3. Numerous investigators (Moon and turner, 1959; Mayer et al., 1956; De Felice et al., 1957) have demonstrated that reserpine exerts antithyroid activity. Reserpine 1gm/kg was injected intraperitoneally into rabbits and the animals were killed 24 hours after the infection. The myocardial catecholamine content of these animals was markedly depleted and the rate of contraction of the atria isolated from these reserpine-treated rabbits was found to be significantly slower than normal rabbits atria.
In an attempt to determine the influence of reserpine on the cardiac activity of thyroxin, rabbits were injected intraperitoneally with thyroxin 2gm/kg for 3 successive days and with reserpine 1gm/kg on 3rd day. The atria isolated from these
animals exhibited bradycardia similar to that seen in the atria of rabbits treated with reserpine alone. Examination of myocardial catecholamines of rabbits treated with thyroxin and reserpine revealed a marked depletion.
This results may suggest that the bradycardia of the atria from rabbits treated with thyroxin and reserpine could be due to reserpine action operating through myocardial catecholamine depletion.
4. Rabbits were made hypothyroid by oral administration of prophlthiouracil 50gm for 14 days. The myocardial catecholamine content and the rate of beat of the isolated atria in these animals were not different from those observed in normal rabbits respectively. The response of the atria to norepinephrine was also not changed.

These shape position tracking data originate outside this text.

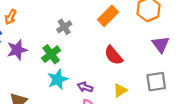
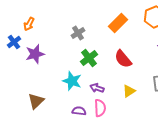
green cross: (51, 54) -> (89, 58), moved
cyan star: (58, 79) -> (72, 81), turned -30

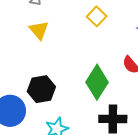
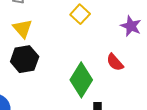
black hexagon: (41, 89) -> (25, 59), moved

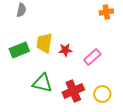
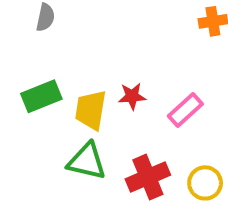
yellow trapezoid: (44, 43) -> (91, 110), moved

5. Experiments was conducted on the thyroidectomized rabbits. The rate of beat and the response to norepinephrine of the atria isolated from these rabbits were similar to those of the atria from normal rabbits. Myocardial catecholamines were only slightly decreased in two out of four thyroidectomized rabbits.

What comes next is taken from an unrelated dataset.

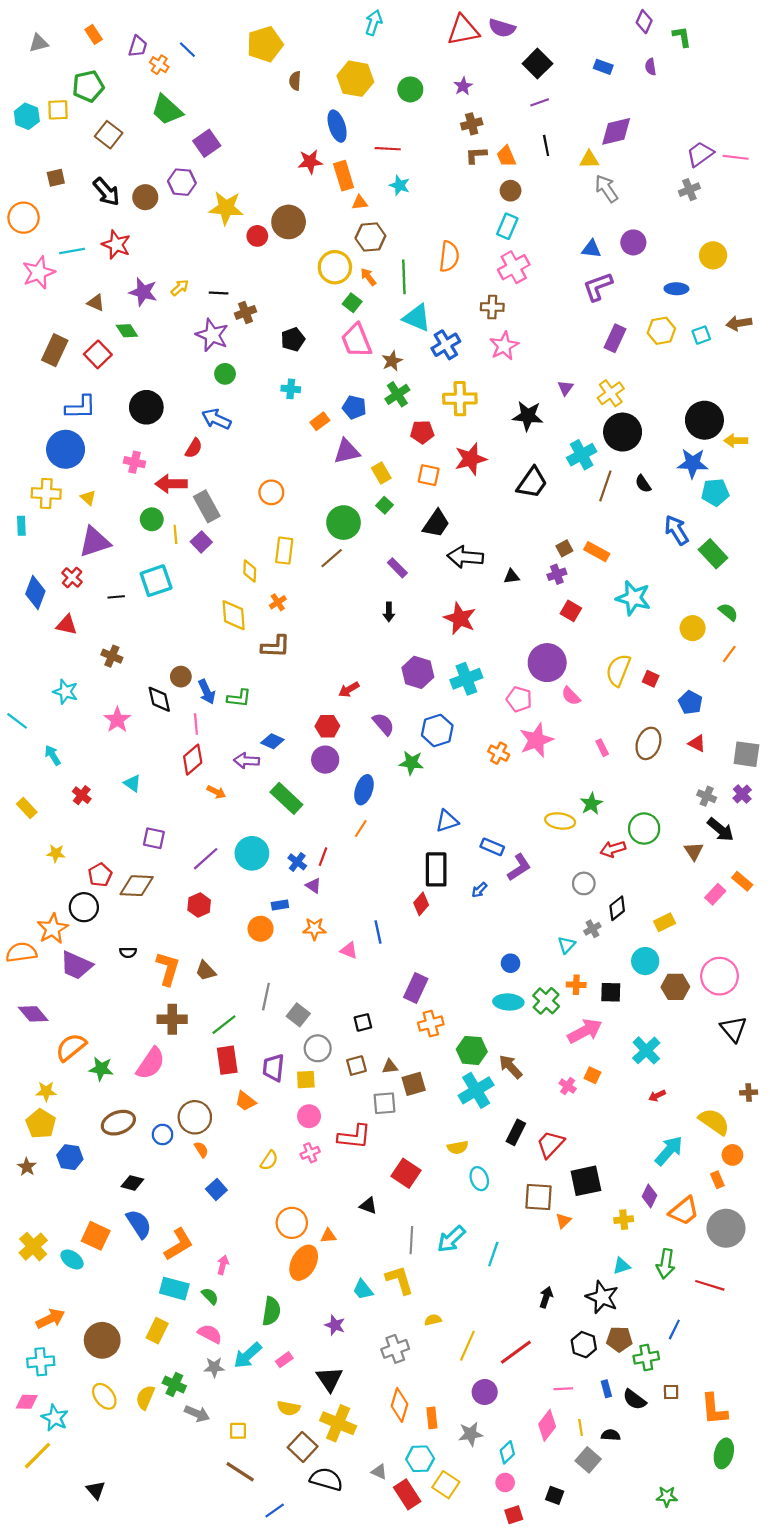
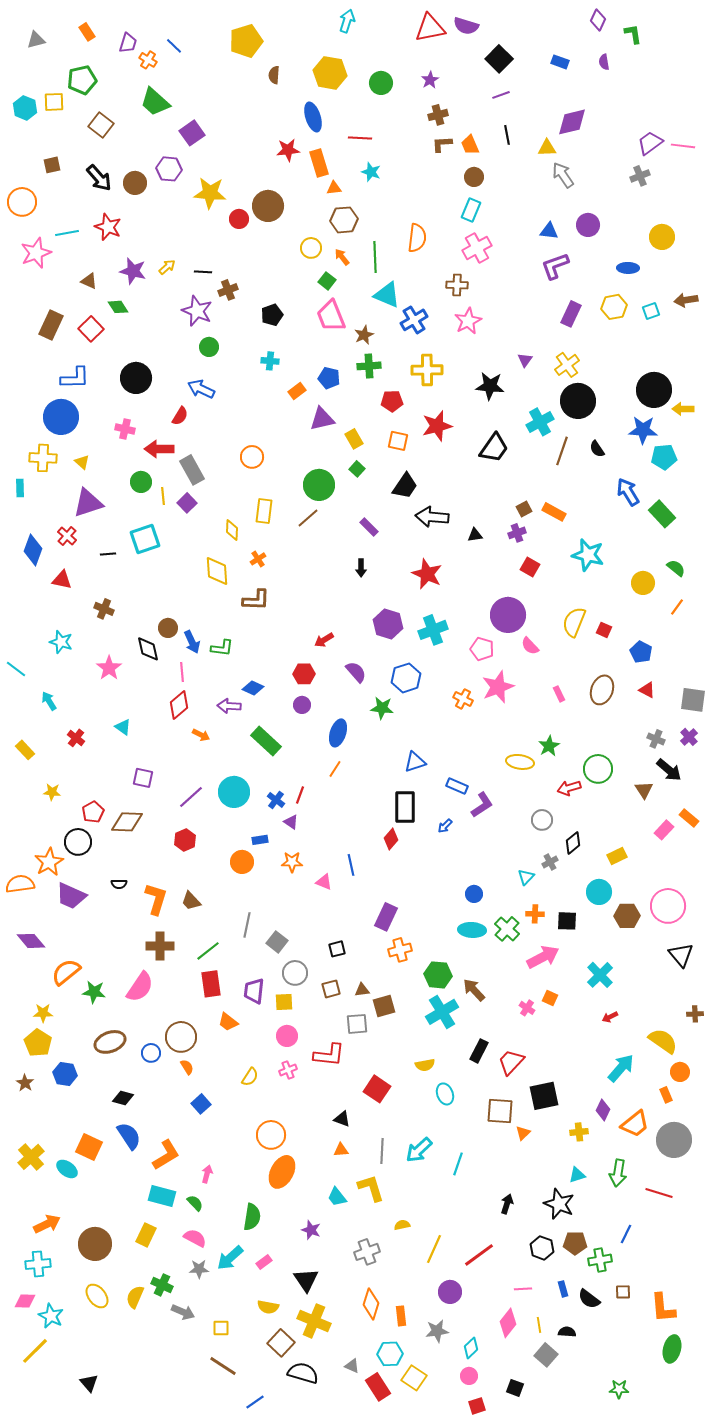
yellow circle: (335, 267) -> (311, 248), size x0.7
green cross: (397, 394) -> (369, 366), turned 30
purple circle: (325, 760) -> (302, 705), size x0.7
orange triangle: (328, 1236) -> (341, 1150), moved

6. Rabbits were made also hypothyroid by the intravenous injection of 10 milicurie of I**131 approximately 53 days prior to the test. The tate of beat and the response to norepinephrine of the atria isolated from these animals were not different from those of the atria from normal rabbits respectively. Myocardial catecholamines were slightly decreased in one out of three rabbits.
In summary, the data presented above serve to emphasize three points: 1) tachycardia and the enhanced cardiac response to norepinephrine are seen only in vivo but not in vitro by the administration of thyroxin; 2) the administration of thyroxin in vivo causes a significant increase in myocardial catecholamines and 3) reserpine decrease myocardial catecholamine content and abolish the cardiac activity of thyroxin.
From these results it may be concluded that the hemodynamic activity of thyroxin may be dependent on an increase in myocardial catecholamines.